De Novo Assembly and Annotation from Parental and F-1 Puma Genomes of the Florida Panther Genetic Restoration ProgramIn the mid-1990s, the population size of Florida panthers became so small that many individuals manifested traits associated with inbreeding depression (e.g., heart defects, cryptorchidism, high pathogen-parasite load). To mitigate these effects, pumas from Texas were introduced into South Florida to augment genetic variation in Florida panthers. In this study, we report a de novo puma genome assembly and annotation after resequencing 10 individual genomes from partial Florida-Texas-F1 trios. The final genome assembly consisted of ∼2.6 Gb and 20,561 functionally annotated protein-coding genes. Foremost, expanded gene families were associated with neuronal and embryological development, whereas contracted gene families were associated with olfactory receptors. Despite the latter, we characterized 17 positively selected genes related to the refinement of multiple sensory perceptions, most notably to visual capabilities.
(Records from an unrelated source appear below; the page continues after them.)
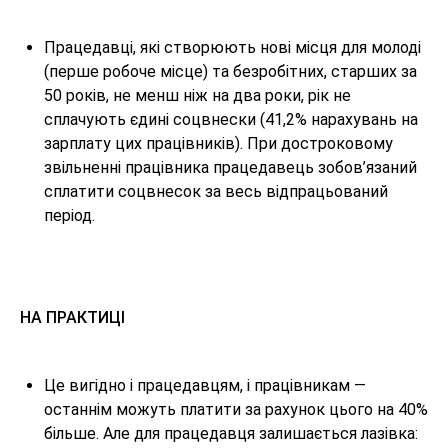
Працедавці, які створюють нові місця для молоді
(перше робоче місце) та безробітних, старших за
50 років, не менш ніж на два роки, рік не
сплачують єдині соцвнески (41,2% нарахувань на
зарплату цих працівників). При достроковому
звільненні працівника працедавець зобов’язаний
сплатити соцвнесок за весь відпрацьований
період.
НА ПРАКТИЦІ
Це вигідно і працедавцям, і працівникам —
останнім можуть платити за рахунок цього на 40%
більше. Але для працедавця залишається лазівка:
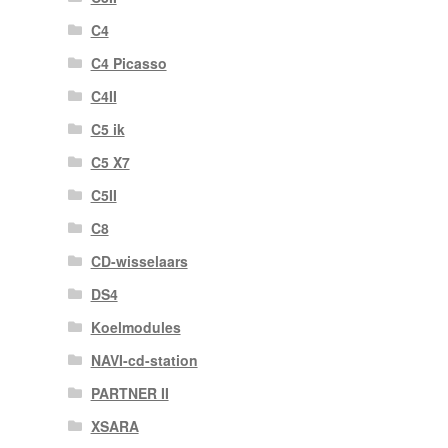
C4
C4 Picasso
C4II
C5 ik
C5 X7
C5II
C8
CD-wisselaars
DS4
Koelmodules
NAVI-cd-station
PARTNER II
XSARA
Furthermore, genes under positive selection were enriched for the targeting of proteins to the endoplasmic reticulum, degradation of mRNAs, and transcription of viral genomes. Nearly half (48.5%) of ∼6.2 million SNPs analyzed in the total sample set contained putative unique Texas alleles. Most of these alleles were likely inherited to subsequent F1 Florida panthers, as these individuals manifested a threefold increase in observed heterozygosity with respect to their immediate, canonical Florida panther predecessors. Demographic simulations were consistent with a recent colonization event in North America by a small number of founders from South America during the last glacial period. In conclusion, we provide an extensive set of genomic resources for pumas and elucidate the genomic effects of genetic rescue on this iconic conservation success story.